Un nom sur un numéro

Chicago (Etats-Unis) -- Le projet a mis un certain temps à mûrir, avant d’en arriver à vouloir mettre un nom sur les centaines de personnes qui sont tuées à Chicago en une année année. Sa genèse remonte au choc éprouvé en arrivant pour vivre ici, il y a six ans.

A l’époque, j’ai commencé à travailler en suivant les meurtres et les attaques avec armes à feu, comme n’importe quel photographe de news. Un jour j’apprends que 20 personnes se sont fait tirer dessus, alors j’appelle mon chef pour savoir s’il veut que je couvre ça. « 20 personnes qui se font tirer dessus? Ce n’est pas de l’actualité. S’il y avait 20 morts, oui, mais 20 qui se font tirer dessus? Non ! ».

Ça m’a soufflé. Les journalistes locaux étaient devenus si blasés par cette violence qu’elle faisait partie intégrante de la vie ici. Et quand j’en ai parlé à des gens, la réaction typique a été : « Oh, encore une journée à Chicago ». Cette apathie m’a impressionné. C’était un peu comme si on parlait de la météo.       

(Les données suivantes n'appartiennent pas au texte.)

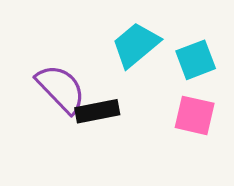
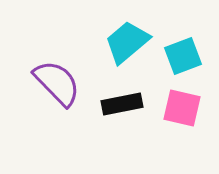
black rectangle: (97, 111) -> (122, 104), moved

Un pavé portant le nom d'Hadiyah Pendleton, 15 ans, est posé avec ceux en mémoire d'autres enfants victimes de violence au mémorial Kids Off the Block, sur South Michigan Avenue à Chicago, le 9 octobre 2017. Hadiyah Pendleton, qui s'était produite comme majorette lors de la deuxième inauguration du président Barack Obama, a été tuée d'une balle dans le dos le 29 janvier 2013. Deux membres présumés d'un gang sont accusés de son meurtre. (AFP / Jim Young)


 

Avant d’arriver, je connaissais la réputation de crime et de violence de la ville. Elle est aussi vieille que Chicago. Mais je ne m’attendais pas à cette indifférence.

Et c’est ce qui est au cœur de mon projet

Secouer le sentiment d’indifférence, rendre leur nom aux victimes de la violence et laisser une trace tangible de ce qui leur est arrivé. 

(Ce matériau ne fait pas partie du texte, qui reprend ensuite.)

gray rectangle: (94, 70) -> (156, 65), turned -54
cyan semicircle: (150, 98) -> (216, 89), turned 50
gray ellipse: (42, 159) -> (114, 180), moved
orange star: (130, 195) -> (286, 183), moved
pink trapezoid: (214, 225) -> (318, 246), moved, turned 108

Chicago a désormais la place peu enviable de ville la plus meurtrière des Etats-Unis. Depuis le début de l’année, on y a enregistré plus de 620 meurtres, selon un décompte effectué par le quotidien Chicago Tribune. C’est quasiment deux fois plus, pour cette agglomération comptant seulement 2,7 millions d’habitants, que le nombre de victimes de New York et Los Angeles réunies, les deux plus grosses villes américaines. 

"Ca peut nous arriver, s'il vous plait allez à la l'église", dit notamment le panneau placé sur une chaise en mémoire de Miriam Cruz Hurtado, 31 ans, et de son fils, Corbin Dallas Barraza, 4 ans, à Stone Park, en banlieue de Chicago, le 24 septembre 2017. La mère et son fils ont été étranglés et frappés à coup de couteaux le 21 septembre 2017. Daniel Barraza, 32 ans, a été inculpé pour double meurtre. (AFP / Jim Young)

 

J’ai commencé à réfléchir au projet en entendant un jour que la ville comptait déjà 100 morts depuis le début de l’année. C’est là aussi que j’ai réalisé qu’à Chicago, il ne s’agit pas d’une personne dont on parle, mais d’un nombre. La 100è personne tuée. La 200è personne tuée. Et ainsi de suite.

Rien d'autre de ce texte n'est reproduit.